What you have to do:
Repeat word for word every line of the data below, from the first through the line containing "Le charme ne connait pas de limite de temps.", and stop there.

[Saved data entries]

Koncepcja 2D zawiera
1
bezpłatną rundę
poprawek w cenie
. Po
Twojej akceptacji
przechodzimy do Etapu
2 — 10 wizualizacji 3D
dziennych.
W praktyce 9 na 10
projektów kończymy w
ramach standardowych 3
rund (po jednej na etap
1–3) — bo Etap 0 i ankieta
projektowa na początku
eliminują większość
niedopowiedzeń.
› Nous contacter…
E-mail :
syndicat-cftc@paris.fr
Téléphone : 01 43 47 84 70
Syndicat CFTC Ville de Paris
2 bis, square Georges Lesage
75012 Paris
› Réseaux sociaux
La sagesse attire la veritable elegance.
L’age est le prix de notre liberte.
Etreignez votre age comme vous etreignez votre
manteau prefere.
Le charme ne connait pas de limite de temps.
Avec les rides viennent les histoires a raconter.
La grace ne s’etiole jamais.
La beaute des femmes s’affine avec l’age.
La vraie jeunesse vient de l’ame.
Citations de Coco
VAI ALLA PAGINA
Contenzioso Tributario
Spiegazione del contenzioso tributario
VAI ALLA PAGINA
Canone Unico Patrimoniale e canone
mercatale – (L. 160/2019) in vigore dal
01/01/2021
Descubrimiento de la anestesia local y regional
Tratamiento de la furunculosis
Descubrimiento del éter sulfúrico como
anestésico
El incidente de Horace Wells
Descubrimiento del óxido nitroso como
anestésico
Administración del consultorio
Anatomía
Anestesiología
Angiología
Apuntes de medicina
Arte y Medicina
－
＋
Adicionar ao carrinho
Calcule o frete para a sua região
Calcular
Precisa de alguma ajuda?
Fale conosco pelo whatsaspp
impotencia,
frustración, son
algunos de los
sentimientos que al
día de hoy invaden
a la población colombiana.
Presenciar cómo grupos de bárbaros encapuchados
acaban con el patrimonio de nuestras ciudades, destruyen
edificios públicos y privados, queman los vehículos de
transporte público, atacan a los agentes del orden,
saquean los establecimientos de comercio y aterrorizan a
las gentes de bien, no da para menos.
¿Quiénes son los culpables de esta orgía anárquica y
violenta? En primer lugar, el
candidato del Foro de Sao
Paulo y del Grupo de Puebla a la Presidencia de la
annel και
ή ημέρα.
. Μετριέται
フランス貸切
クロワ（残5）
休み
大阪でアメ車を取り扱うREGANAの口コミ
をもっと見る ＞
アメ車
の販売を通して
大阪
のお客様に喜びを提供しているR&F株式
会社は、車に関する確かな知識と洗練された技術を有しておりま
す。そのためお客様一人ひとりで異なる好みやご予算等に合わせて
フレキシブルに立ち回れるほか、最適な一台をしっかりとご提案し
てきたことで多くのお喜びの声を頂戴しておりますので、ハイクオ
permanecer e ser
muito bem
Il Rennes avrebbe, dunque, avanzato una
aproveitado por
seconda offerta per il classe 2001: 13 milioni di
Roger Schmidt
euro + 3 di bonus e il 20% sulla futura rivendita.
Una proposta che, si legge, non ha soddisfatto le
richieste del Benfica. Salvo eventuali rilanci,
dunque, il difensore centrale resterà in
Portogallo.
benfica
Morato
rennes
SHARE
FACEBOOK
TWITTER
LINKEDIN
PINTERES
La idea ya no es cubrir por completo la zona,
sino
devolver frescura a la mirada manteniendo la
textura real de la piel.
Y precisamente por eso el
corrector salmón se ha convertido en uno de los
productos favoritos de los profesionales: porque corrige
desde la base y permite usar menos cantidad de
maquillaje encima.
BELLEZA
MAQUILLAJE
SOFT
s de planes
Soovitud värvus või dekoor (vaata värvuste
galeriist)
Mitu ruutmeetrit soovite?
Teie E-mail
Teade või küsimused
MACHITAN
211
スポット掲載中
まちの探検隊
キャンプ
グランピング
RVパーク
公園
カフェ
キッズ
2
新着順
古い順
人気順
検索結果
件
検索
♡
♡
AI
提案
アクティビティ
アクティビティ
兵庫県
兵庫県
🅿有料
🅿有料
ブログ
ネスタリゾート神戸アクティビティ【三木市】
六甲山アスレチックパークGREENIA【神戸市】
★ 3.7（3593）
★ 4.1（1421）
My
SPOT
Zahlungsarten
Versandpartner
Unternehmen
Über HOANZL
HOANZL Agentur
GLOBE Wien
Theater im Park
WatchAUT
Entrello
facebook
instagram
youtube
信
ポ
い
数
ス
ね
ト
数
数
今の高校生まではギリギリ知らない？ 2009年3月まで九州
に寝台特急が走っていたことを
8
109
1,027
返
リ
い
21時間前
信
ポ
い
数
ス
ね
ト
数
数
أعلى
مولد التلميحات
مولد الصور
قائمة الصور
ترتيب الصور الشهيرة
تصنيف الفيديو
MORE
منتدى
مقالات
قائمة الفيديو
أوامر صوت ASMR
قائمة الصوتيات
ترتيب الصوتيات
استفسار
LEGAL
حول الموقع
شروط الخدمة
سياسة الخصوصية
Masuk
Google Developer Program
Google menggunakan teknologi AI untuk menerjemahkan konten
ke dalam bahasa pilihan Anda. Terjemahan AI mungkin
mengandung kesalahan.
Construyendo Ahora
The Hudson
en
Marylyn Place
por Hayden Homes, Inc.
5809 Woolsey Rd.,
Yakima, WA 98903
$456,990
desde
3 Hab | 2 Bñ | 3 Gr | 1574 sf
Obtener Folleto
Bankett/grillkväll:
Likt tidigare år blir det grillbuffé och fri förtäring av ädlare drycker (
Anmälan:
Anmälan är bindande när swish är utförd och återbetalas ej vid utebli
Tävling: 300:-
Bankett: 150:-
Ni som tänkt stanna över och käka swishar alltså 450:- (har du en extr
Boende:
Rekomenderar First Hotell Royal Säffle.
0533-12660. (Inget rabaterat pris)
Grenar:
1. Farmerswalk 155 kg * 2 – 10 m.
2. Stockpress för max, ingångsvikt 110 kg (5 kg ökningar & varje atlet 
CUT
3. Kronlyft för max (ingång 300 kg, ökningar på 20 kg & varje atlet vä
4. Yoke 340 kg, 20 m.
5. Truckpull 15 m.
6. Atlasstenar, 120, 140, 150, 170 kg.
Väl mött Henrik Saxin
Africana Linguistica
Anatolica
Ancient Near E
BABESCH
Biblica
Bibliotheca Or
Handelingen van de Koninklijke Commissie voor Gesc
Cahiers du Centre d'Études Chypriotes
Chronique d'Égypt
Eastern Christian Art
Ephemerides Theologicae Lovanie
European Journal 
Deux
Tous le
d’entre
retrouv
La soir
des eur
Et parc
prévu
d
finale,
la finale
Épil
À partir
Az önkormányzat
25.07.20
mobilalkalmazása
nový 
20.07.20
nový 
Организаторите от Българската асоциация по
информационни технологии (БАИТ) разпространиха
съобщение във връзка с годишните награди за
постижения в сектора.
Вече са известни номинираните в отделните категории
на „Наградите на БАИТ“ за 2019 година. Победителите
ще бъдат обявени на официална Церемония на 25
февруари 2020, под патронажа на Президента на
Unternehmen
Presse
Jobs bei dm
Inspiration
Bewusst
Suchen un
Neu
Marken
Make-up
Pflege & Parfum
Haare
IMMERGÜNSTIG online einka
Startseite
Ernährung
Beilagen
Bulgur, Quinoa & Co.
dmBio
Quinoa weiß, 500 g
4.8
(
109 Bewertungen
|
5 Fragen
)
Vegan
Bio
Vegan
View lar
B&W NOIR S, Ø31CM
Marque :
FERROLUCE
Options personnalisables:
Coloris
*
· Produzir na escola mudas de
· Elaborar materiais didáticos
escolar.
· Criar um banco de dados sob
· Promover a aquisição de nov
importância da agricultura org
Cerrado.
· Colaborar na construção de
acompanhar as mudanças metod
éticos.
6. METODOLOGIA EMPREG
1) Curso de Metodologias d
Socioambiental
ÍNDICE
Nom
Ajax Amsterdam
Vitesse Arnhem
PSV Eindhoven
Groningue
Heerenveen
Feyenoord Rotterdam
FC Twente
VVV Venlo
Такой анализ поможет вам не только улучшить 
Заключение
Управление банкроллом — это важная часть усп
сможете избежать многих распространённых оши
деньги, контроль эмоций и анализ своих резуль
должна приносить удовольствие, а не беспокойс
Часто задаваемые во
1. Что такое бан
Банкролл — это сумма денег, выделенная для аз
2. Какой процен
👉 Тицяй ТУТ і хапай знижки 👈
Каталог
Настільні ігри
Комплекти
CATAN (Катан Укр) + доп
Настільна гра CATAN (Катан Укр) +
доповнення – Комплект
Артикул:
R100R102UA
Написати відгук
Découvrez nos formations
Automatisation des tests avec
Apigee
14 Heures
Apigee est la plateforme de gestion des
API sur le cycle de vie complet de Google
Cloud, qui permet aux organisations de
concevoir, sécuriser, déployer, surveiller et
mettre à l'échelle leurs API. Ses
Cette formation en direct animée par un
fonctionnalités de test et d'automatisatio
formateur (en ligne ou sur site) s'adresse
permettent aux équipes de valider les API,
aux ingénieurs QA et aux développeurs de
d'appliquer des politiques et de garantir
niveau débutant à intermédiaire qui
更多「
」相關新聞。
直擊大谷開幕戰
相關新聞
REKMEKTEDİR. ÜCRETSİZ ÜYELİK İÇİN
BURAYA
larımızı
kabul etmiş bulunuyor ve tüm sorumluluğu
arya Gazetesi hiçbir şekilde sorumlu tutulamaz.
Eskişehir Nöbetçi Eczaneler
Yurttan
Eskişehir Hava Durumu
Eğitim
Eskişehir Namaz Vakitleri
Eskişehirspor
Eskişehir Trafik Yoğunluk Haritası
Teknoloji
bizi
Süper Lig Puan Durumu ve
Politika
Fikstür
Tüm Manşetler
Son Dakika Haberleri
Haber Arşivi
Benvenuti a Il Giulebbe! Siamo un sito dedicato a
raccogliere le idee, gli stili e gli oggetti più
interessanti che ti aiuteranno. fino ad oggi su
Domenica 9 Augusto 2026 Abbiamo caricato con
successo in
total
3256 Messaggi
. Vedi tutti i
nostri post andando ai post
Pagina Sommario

Result of the exercise:
Koncepcja 2D zawiera
1
bezpłatną rundę
poprawek w cenie
. Po
Twojej akceptacji
przechodzimy do Etapu
2 — 10 wizualizacji 3D
dziennych.
W praktyce 9 na 10
projektów kończymy w
ramach standardowych 3
rund (po jednej na etap
1–3) — bo Etap 0 i ankieta
projektowa na początku
eliminują większość
niedopowiedzeń.
› Nous contacter…
E-mail :
syndicat-cftc@paris.fr
Téléphone : 01 43 47 84 70
Syndicat CFTC Ville de Paris
2 bis, square Georges Lesage
75012 Paris
› Réseaux sociaux
La sagesse attire la veritable elegance.
L’age est le prix de notre liberte.
Etreignez votre age comme vous etreignez votre
manteau prefere.
Le charme ne connait pas de limite de temps.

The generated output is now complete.